Search is splitting in two. Alongside the classic blue links, people now get answers straight from ChatGPT, Perplexity, Google AI Overviews and Claude — and those engines can only cite sites their crawlers are allowed to fetch and able to read. Paste a URL and this tool checks, in seconds, which AI crawlers you allow or block, whether your llms.txt and schema are in place, and how your homepage scores for AI search readiness.
For twenty years, SEO meant earning a place among ten blue links. That is no longer the whole game. A growing share of searches end inside an AI answer — ChatGPT, Perplexity, Google's AI Overviews, Microsoft Copilot, Claude — where the engine reads a handful of sources and writes the reply itself. The work of getting picked as one of those sources has a name now, Generative Engine Optimization, and it rests on a simple foundation: an engine can only cite a page it is allowed to fetch and able to read. This checker tests that foundation.
1. Can the AI crawlers reach you? Every major AI engine fetches the web with a named user-agent — OpenAI's GPTBot and OAI-SearchBot, Anthropic's ClaudeBot, PerplexityBot, Google-Extended for Gemini, and plain Googlebot for AI Overviews. A single line in robots.txt can quietly block any of them. Plenty of sites disallow these bots without realising they have just opted out of AI search entirely. The tool reads your robots.txt and tells you, bot by bot, who is allowed in and who is shut out.

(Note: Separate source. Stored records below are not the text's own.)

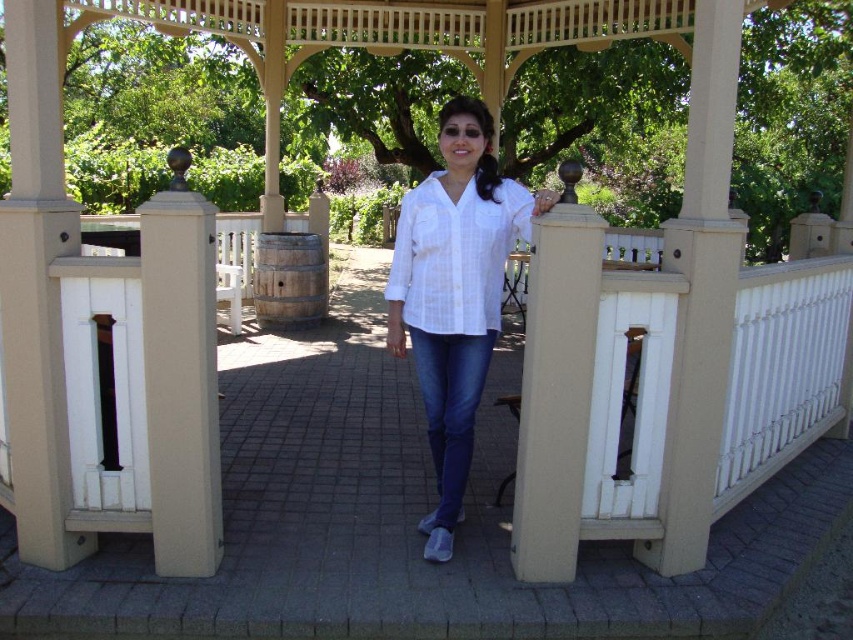 Locate an element on the screen. The height and width of the screenshot is (640, 853). beige smooth post at center is located at coordinates (181, 376).

Measure the distance between point (177,147) and camera.

The distance of point (177,147) from camera is 66.02 feet.

Locate an element on the screen. beige smooth post at center is located at coordinates 181,376.

Where is `beige smooth post at center`? This screenshot has width=853, height=640. beige smooth post at center is located at coordinates (181, 376).

Does beige smooth post at center appear over denim jeans at center?

Correct, beige smooth post at center is located above denim jeans at center.

Describe the element at coordinates (181, 376) in the screenshot. The image size is (853, 640). I see `beige smooth post at center` at that location.

Measure the distance between beige smooth post at center and camera.

beige smooth post at center and camera are 2.43 meters apart from each other.

This screenshot has height=640, width=853. Identify the location of beige smooth post at center. (181, 376).

In the scene shown: Is beige concrete post at center wider than denim jeans at center?

No.

Where is `beige concrete post at center`? The height and width of the screenshot is (640, 853). beige concrete post at center is located at coordinates (556, 387).

Is point (527, 412) behind point (474, 346)?

No, it is not.

You are a GUI agent. You are given a task and a screenshot of the screen. Output one action in this format:
    pyautogui.click(x=<x>, y=<y>)
    Task: Click on the beige concrete post at center
    The image size is (853, 640).
    Given the screenshot: What is the action you would take?
    pyautogui.click(x=556, y=387) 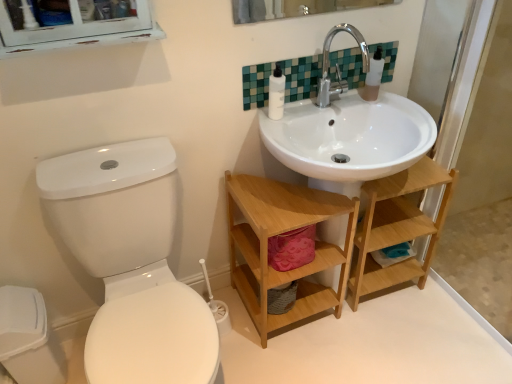 At what (x,y) coordinates should I click in order to perform the action: click on free space in front of white plastic bottle at upper center. Please return your answer as a coordinate pair (x, y). The height and width of the screenshot is (384, 512). Looking at the image, I should click on (284, 136). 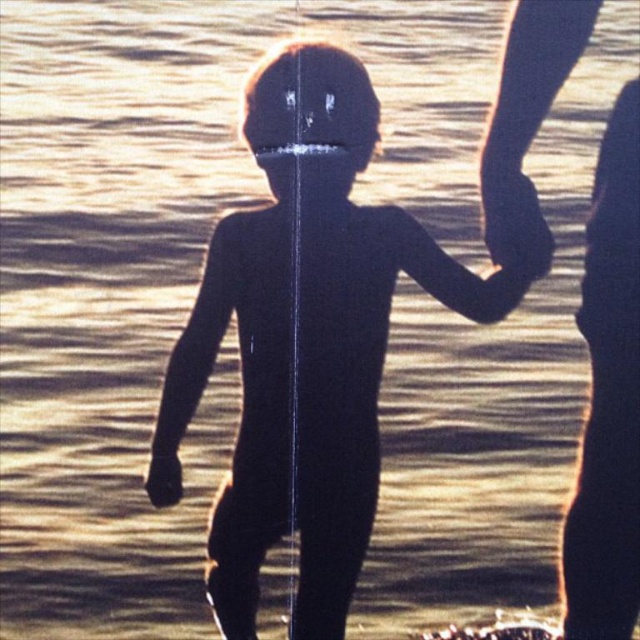 You are a photographer trying to capture the child in the water. You need to ensure that the black matte skin at center and the black matte hand at right are both visible in your shot. Given their sizes, which object should you focus on to ensure both are in frame?

The black matte skin at center has a greater height compared to the black matte hand at right. Therefore, focusing on the black matte skin at center will ensure both are in frame since it is larger and likely central to the composition.

You are designing a swimsuit for a child and need to ensure the sleeves can cover both the black matte skin at center and the black matte hand at right. Which part requires wider sleeves?

The black matte skin at center requires wider sleeves since its width surpasses that of the black matte hand at right. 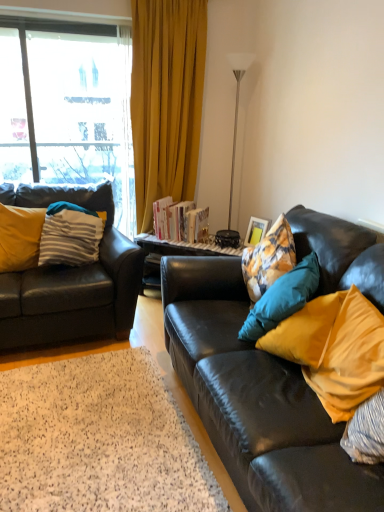 Question: Are white shag rug at lower left and matte yellow pillow at right, arranged as the 1th pillow when viewed from the front, making contact?

Choices:
 (A) yes
 (B) no

Answer: (B)

Question: Is white shag rug at lower left to the left of matte yellow pillow at right, which ranks as the fourth pillow in left-to-right order, from the viewer's perspective?

Choices:
 (A) yes
 (B) no

Answer: (A)

Question: Is white shag rug at lower left positioned beyond the bounds of matte yellow pillow at right, which ranks as the 4th pillow in back-to-front order?

Choices:
 (A) no
 (B) yes

Answer: (B)

Question: Is white shag rug at lower left thinner than matte yellow pillow at right, arranged as the 1th pillow when viewed from the front?

Choices:
 (A) no
 (B) yes

Answer: (A)

Question: Can you confirm if white shag rug at lower left is smaller than matte yellow pillow at right, which ranks as the 4th pillow in back-to-front order?

Choices:
 (A) yes
 (B) no

Answer: (A)

Question: Is yellow fabric pillow at left, which is the first pillow from left to right, in front of or behind matte yellow pillow at right, which ranks as the 4th pillow in back-to-front order, in the image?

Choices:
 (A) behind
 (B) front

Answer: (A)

Question: Is yellow fabric pillow at left, marked as the 3th pillow in a front-to-back arrangement, wider or thinner than matte yellow pillow at right, which ranks as the fourth pillow in left-to-right order?

Choices:
 (A) thin
 (B) wide

Answer: (A)

Question: Is yellow fabric pillow at left, marked as the fourth pillow in a right-to-left arrangement, taller or shorter than matte yellow pillow at right, which ranks as the fourth pillow in left-to-right order?

Choices:
 (A) tall
 (B) short

Answer: (B)

Question: Considering the positions of point (16, 256) and point (347, 295), is point (16, 256) closer or farther from the camera than point (347, 295)?

Choices:
 (A) farther
 (B) closer

Answer: (A)

Question: From the image's perspective, is silver metallic floor lamp at upper right located above or below striped fabric pillow at left, placed as the third pillow when sorted from right to left?

Choices:
 (A) below
 (B) above

Answer: (B)

Question: Is silver metallic floor lamp at upper right situated inside striped fabric pillow at left, which is the 4th pillow from front to back, or outside?

Choices:
 (A) inside
 (B) outside

Answer: (B)

Question: Looking at the image, does silver metallic floor lamp at upper right seem bigger or smaller compared to striped fabric pillow at left, which is the 4th pillow from front to back?

Choices:
 (A) small
 (B) big

Answer: (A)

Question: Considering their positions, is silver metallic floor lamp at upper right located in front of or behind striped fabric pillow at left, which is the first pillow in back-to-front order?

Choices:
 (A) front
 (B) behind

Answer: (B)

Question: Does point (350, 294) appear closer or farther from the camera than point (243, 243)?

Choices:
 (A) closer
 (B) farther

Answer: (A)

Question: Do you think matte yellow pillow at right, which ranks as the 4th pillow in back-to-front order, is within matte wooden picture frame at right, or outside of it?

Choices:
 (A) inside
 (B) outside

Answer: (B) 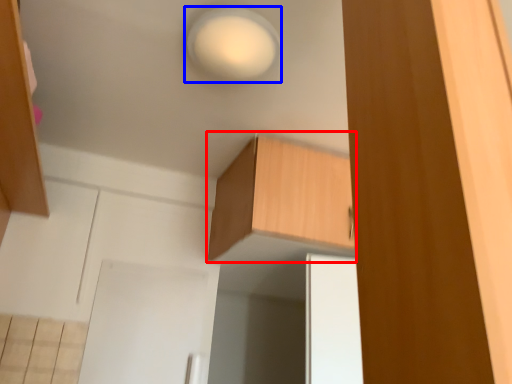 Question: Which of the following is the farthest to the observer, cabinetry (highlighted by a red box) or light (highlighted by a blue box)?

Choices:
 (A) cabinetry
 (B) light

Answer: (A) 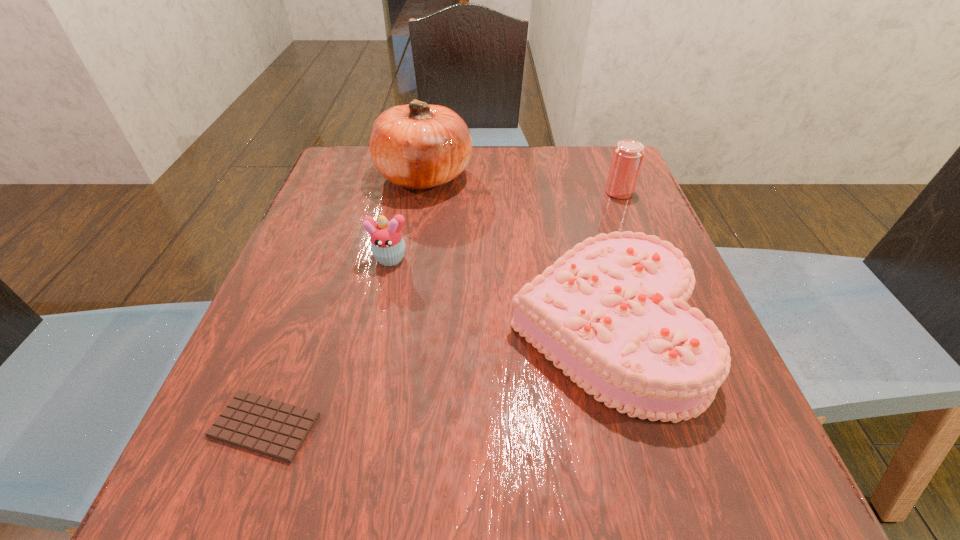 The width and height of the screenshot is (960, 540). Find the location of `the tallest object`. the tallest object is located at coordinates (418, 145).

This screenshot has width=960, height=540. Find the location of `beer can`. beer can is located at coordinates (628, 154).

Where is `cupcake`? cupcake is located at coordinates (387, 243).

Locate an element on the screen. The width and height of the screenshot is (960, 540). cake is located at coordinates (611, 313).

Identify the location of chocolate bar. (273, 428).

I want to click on free location located on the front of the tallest object, so click(x=401, y=316).

Where is `vacant space located on the back of the beer can`? vacant space located on the back of the beer can is located at coordinates (607, 162).

What are the coordinates of `free location located 0.110m on the face of the cupcake` in the screenshot? It's located at (378, 312).

Locate an element on the screen. vacant space located 0.130m on the front of the cake is located at coordinates (653, 524).

Image resolution: width=960 pixels, height=540 pixels. Identify the location of vacant space located on the right of the chocolate bar. (515, 426). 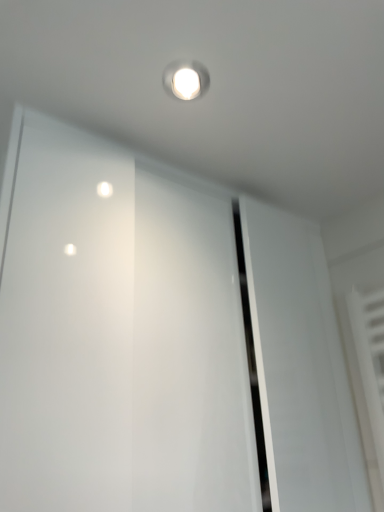 What is the approximate height of transparent glass screen door at upper center?

It is 87.57 centimeters.

Identify the location of transparent glass screen door at upper center. The width and height of the screenshot is (384, 512). (118, 333).

Describe the element at coordinates (118, 333) in the screenshot. I see `transparent glass screen door at upper center` at that location.

Where is `transparent glass screen door at upper center`? The height and width of the screenshot is (512, 384). transparent glass screen door at upper center is located at coordinates (118, 333). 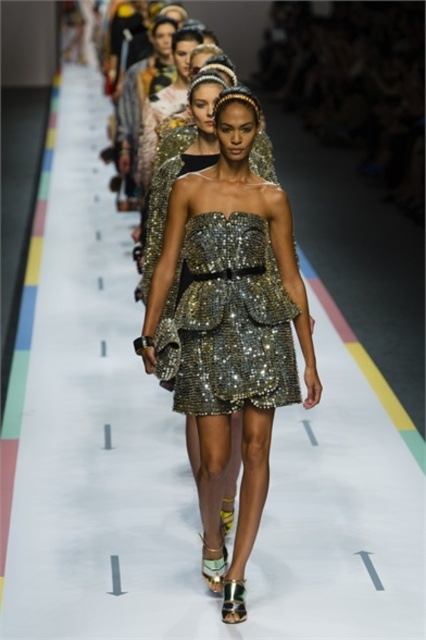 You are a photographer at the runway show and need to capture both the sparkly metallic dress at center and the shiny sequined dress at center in one shot. Which dress should you focus on to ensure both are visible in the frame?

The sparkly metallic dress at center is larger in size than the shiny sequined dress at center, so focusing on the sparkly metallic dress at center will ensure both are visible in the frame.

You are a model walking on the runway. You need to reach the end of the runway before the music ends. There are two points marked on the runway at coordinates point (262, 186) and point (224, 353). Which point should you step on first to ensure you reach the end on time?

You should step on point (224, 353) first because point (262, 186) is behind it, meaning point (224, 353) is closer to the starting point and you will reach it first while moving towards the end of the runway.

You are a photographer at the runway show. You need to capture a photo where the sparkly metallic dress at center and the shiny sequined dress at center are both visible. Which dress should you focus on to ensure both are in the frame?

You should focus on the sparkly metallic dress at center because it is in front of the shiny sequined dress at center, so keeping the sparkly metallic dress at center in focus will naturally include the shiny sequined dress at center in the background. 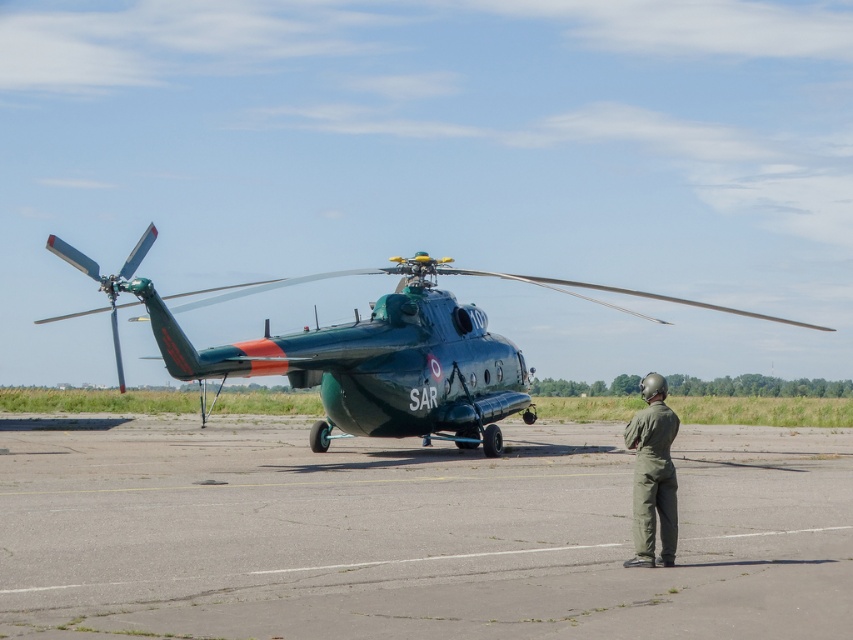 Question: Which point is closer to the camera taking this photo?

Choices:
 (A) (670, 593)
 (B) (463, 336)
 (C) (660, 506)

Answer: (A)

Question: Estimate the real-world distances between objects in this image. Which object is closer to the green fabric jumpsuit at lower right?

Choices:
 (A) gray asphalt tarmac at center
 (B) green metallic helicopter at center

Answer: (A)

Question: Which point is closer to the camera?

Choices:
 (A) (397, 568)
 (B) (556, 285)

Answer: (A)

Question: Does gray asphalt tarmac at center appear on the left side of green fabric jumpsuit at lower right?

Choices:
 (A) no
 (B) yes

Answer: (B)

Question: Is green metallic helicopter at center smaller than green fabric jumpsuit at lower right?

Choices:
 (A) no
 (B) yes

Answer: (A)

Question: From the image, what is the correct spatial relationship of green metallic helicopter at center in relation to green fabric jumpsuit at lower right?

Choices:
 (A) left
 (B) right

Answer: (A) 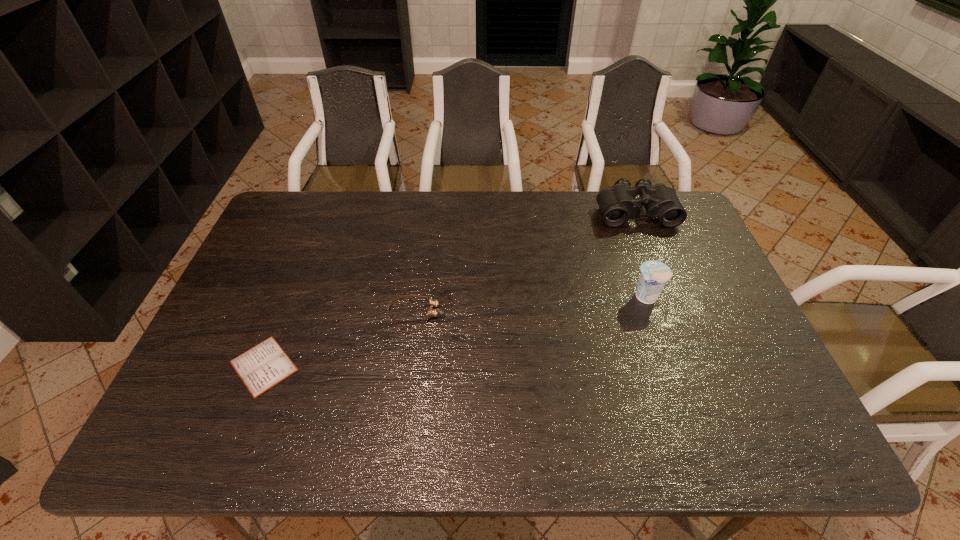 This screenshot has height=540, width=960. I want to click on object present at the far edge, so click(x=617, y=204).

The width and height of the screenshot is (960, 540). Find the location of `object that is at the left edge`. object that is at the left edge is located at coordinates (260, 368).

Find the location of a particular element. object that is at the right edge is located at coordinates (617, 204).

This screenshot has height=540, width=960. What are the coordinates of `object situated at the far right corner` in the screenshot? It's located at (617, 204).

This screenshot has width=960, height=540. I want to click on free spot at the far edge of the desktop, so click(405, 198).

In the image, there is a desktop. Find the location of `vacant space at the near edge`. vacant space at the near edge is located at coordinates (694, 445).

You are a GUI agent. You are given a task and a screenshot of the screen. Output one action in this format:
    pyautogui.click(x=<x>, y=<y>)
    Task: Click on the vacant region at the left edge of the desktop
    The width and height of the screenshot is (960, 540).
    Given the screenshot: What is the action you would take?
    pyautogui.click(x=274, y=314)

At what (x,y) coordinates should I click in order to perform the action: click on vacant area at the right edge of the desktop. Please return your answer as a coordinate pair (x, y). This screenshot has height=540, width=960. Looking at the image, I should click on (697, 290).

The image size is (960, 540). In the image, there is a desktop. Identify the location of blank space at the far left corner. (307, 207).

The width and height of the screenshot is (960, 540). In the image, there is a desktop. Find the location of `vacant region at the far right corner`. vacant region at the far right corner is located at coordinates (655, 227). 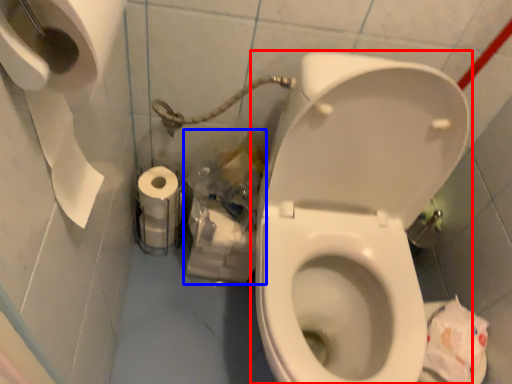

2. Is your content actually in the page? Most AI crawlers do not run JavaScript. If your homepage ships an empty shell and paints its content in the browser, those crawlers see almost nothing — no matter how good the content is. The tool measures how much readable text exists in the raw HTML and flags pages that depend on JavaScript to show anything.
3. Can engines make sense of it? Structured data (Schema.org), a real title and meta description, and a clean H1/H2 outline all help an engine understand what a page is about and pull a clean answer out of it. The tool checks for each and, separately, looks for an llms.txt file — an optional, emerging convention for pointing AI tools at your key URLs.
You will see llms.txt mentioned everywhere right now, so here is the honest version. It is a small Markdown file that curates which pages on your site matter most to AI tools. Some tools read it; Google has publicly said it does not, and after eighteen months adoption sits at roughly one site in ten. We report whether you have one because it is cheap to add and harmless to have — but do not mistake it for the main event. Letting the crawlers in, serving content without a JavaScript wall, and marking pages up with schema will move your AI visibility far more than any llms.txt ever will.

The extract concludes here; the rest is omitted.